#### DIRECTIONS FOR THIS TASK:
Write out the full listing exactly as given, minus the images.

#### AVAILABLE DATA:
*** Block opens ***
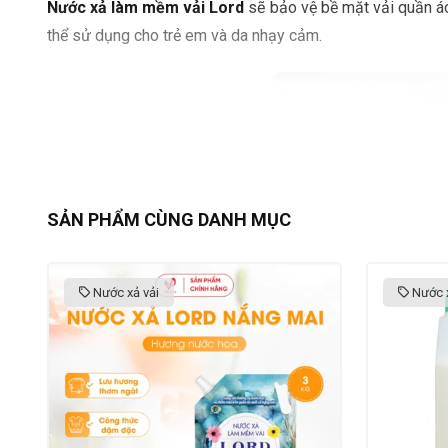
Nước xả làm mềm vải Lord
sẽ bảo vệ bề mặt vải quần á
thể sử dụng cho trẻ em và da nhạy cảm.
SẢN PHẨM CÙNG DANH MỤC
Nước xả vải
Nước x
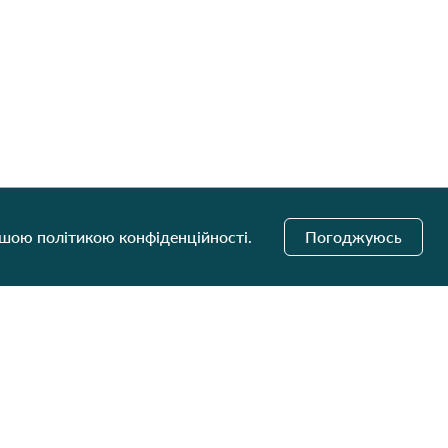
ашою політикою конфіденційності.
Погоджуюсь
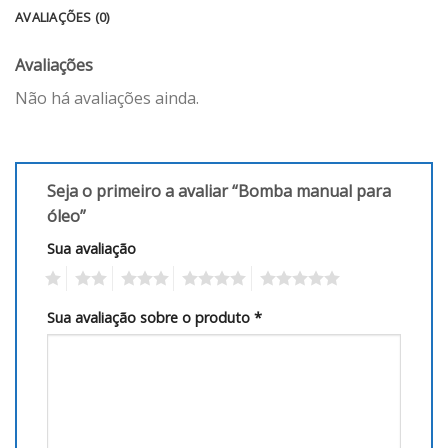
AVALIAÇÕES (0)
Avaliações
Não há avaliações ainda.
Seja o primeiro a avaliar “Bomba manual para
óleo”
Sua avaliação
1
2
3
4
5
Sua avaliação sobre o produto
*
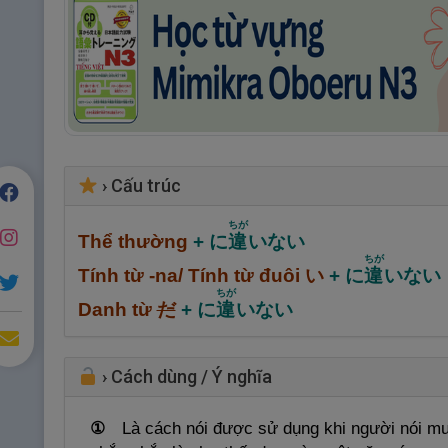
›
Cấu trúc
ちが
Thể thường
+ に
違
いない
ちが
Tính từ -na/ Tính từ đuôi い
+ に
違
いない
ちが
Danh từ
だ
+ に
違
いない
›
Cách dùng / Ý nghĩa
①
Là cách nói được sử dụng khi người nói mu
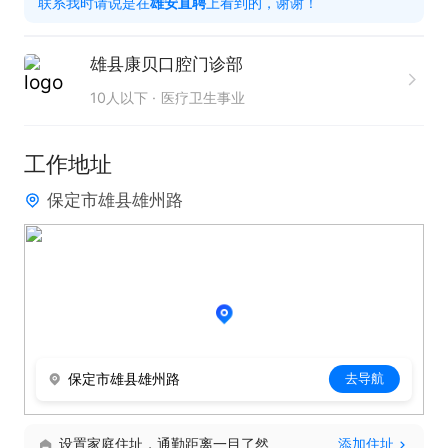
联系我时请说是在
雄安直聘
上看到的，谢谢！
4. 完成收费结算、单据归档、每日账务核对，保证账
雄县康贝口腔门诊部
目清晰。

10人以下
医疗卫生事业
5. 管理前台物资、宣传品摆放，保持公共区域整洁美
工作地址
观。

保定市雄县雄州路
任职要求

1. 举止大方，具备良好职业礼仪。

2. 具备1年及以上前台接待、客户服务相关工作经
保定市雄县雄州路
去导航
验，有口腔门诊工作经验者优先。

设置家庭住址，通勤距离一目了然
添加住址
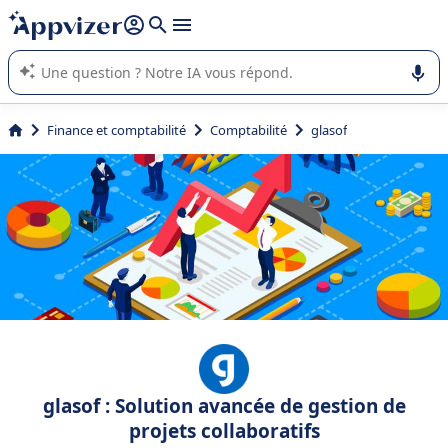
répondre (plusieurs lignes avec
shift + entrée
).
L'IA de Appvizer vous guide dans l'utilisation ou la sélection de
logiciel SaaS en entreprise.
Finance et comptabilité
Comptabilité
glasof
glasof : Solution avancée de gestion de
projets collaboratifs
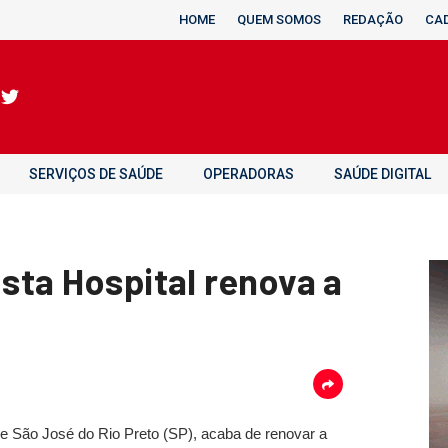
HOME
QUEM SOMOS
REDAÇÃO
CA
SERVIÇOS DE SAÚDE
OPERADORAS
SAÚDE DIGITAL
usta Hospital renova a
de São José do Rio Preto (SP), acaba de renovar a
*** Block closes ***
#### OUTPUT OF THE TASK:
Nước xả làm mềm vải Lord
sẽ bảo vệ bề mặt vải quần á
thể sử dụng cho trẻ em và da nhạy cảm.
SẢN PHẨM CÙNG DANH MỤC
Nước xả vải
Nước x
ашою політикою конфіденційності.
Погоджуюсь
AVALIAÇÕES (0)
Avaliações
Não há avaliações ainda.
Seja o primeiro a avaliar “Bomba manual para
óleo”
Sua avaliação
1
2
3
4
5
Sua avaliação sobre o produto
*
›
Cấu trúc
ちが
Thể thường
+ に
違
いない
ちが
Tính từ -na/ Tính từ đuôi い
+ に
違
いない
ちが
Danh từ
だ
+ に
違
いない
›
Cách dùng / Ý nghĩa
①
Là cách nói được sử dụng khi người nói mu
联系我时请说是在
雄安直聘
上看到的，谢谢！
4. 完成收费结算、单据归档、每日账务核对，保证账
雄县康贝口腔门诊部
目清晰。

10人以下
医疗卫生事业
5. 管理前台物资、宣传品摆放，保持公共区域整洁美
工作地址
观。

保定市雄县雄州路
任职要求

1. 举止大方，具备良好职业礼仪。

2. 具备1年及以上前台接待、客户服务相关工作经
保定市雄县雄州路
去导航
验，有口腔门诊工作经验者优先。

设置家庭住址，通勤距离一目了然
添加住址
répondre (plusieurs lignes avec
shift + entrée
).
L'IA de Appvizer vous guide dans l'utilisation ou la sélection de
logiciel SaaS en entreprise.
Finance et comptabilité
Comptabilité
glasof
glasof : Solution avancée de gestion de
projets collaboratifs
HOME
QUEM SOMOS
REDAÇÃO
CA
SERVIÇOS DE SAÚDE
OPERADORAS
SAÚDE DIGITAL
usta Hospital renova a
de São José do Rio Preto (SP), acaba de renovar a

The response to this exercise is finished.